WHAT YOU SHOULD DO:
Could you reproduce, from the records below, everything from the line with "https://gombergdalfen.ca/lawyers/avi-gomberg (256, 776)" down to the line with "Barreau du Québec (192, 2365)", keeping both of those lines and changing nothing?

SOURCE RECORDS:
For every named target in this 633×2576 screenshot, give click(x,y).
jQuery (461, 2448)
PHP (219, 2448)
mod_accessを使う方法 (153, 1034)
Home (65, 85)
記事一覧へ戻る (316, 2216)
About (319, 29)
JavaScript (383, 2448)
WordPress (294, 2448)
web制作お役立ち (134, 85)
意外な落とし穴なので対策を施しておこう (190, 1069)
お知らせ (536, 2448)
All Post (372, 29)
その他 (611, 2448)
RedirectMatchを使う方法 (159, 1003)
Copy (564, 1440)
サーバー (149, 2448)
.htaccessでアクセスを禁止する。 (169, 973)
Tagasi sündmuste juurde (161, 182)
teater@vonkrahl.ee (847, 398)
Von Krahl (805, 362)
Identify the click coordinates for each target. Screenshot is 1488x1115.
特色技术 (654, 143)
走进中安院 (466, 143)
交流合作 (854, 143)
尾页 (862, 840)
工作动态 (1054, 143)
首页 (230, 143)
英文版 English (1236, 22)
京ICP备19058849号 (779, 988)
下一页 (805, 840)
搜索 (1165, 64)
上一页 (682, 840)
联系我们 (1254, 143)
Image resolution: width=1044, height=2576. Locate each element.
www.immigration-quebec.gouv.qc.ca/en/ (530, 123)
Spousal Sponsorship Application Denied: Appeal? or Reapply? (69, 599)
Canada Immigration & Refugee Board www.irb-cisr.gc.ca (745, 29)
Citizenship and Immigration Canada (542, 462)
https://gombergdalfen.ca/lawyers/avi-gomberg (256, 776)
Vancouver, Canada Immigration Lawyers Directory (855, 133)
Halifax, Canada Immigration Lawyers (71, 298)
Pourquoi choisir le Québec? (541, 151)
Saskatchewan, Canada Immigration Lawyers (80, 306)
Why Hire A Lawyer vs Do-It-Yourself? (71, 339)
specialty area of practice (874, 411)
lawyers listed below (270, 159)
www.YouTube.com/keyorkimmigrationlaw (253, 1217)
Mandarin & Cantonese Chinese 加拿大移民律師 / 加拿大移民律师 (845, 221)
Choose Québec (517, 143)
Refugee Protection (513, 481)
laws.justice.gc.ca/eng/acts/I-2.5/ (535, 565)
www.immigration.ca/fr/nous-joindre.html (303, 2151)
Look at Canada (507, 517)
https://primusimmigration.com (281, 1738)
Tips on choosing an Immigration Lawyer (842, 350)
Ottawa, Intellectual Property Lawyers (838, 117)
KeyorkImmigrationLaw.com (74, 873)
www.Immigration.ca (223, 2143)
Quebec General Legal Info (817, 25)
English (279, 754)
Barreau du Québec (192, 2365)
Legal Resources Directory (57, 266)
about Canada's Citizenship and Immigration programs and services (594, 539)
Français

SOLUTION:
https://gombergdalfen.ca/lawyers/avi-gomberg (256, 776)
Vancouver, Canada Immigration Lawyers Directory (855, 133)
Halifax, Canada Immigration Lawyers (71, 298)
Pourquoi choisir le Québec? (541, 151)
Saskatchewan, Canada Immigration Lawyers (80, 306)
Why Hire A Lawyer vs Do-It-Yourself? (71, 339)
specialty area of practice (874, 411)
lawyers listed below (270, 159)
www.YouTube.com/keyorkimmigrationlaw (253, 1217)
Mandarin & Cantonese Chinese 加拿大移民律師 / 加拿大移民律师 (845, 221)
Choose Québec (517, 143)
Refugee Protection (513, 481)
laws.justice.gc.ca/eng/acts/I-2.5/ (535, 565)
www.immigration.ca/fr/nous-joindre.html (303, 2151)
Look at Canada (507, 517)
https://primusimmigration.com (281, 1738)
Tips on choosing an Immigration Lawyer (842, 350)
Ottawa, Intellectual Property Lawyers (838, 117)
KeyorkImmigrationLaw.com (74, 873)
www.Immigration.ca (223, 2143)
Quebec General Legal Info (817, 25)
English (279, 754)
Barreau du Québec (192, 2365)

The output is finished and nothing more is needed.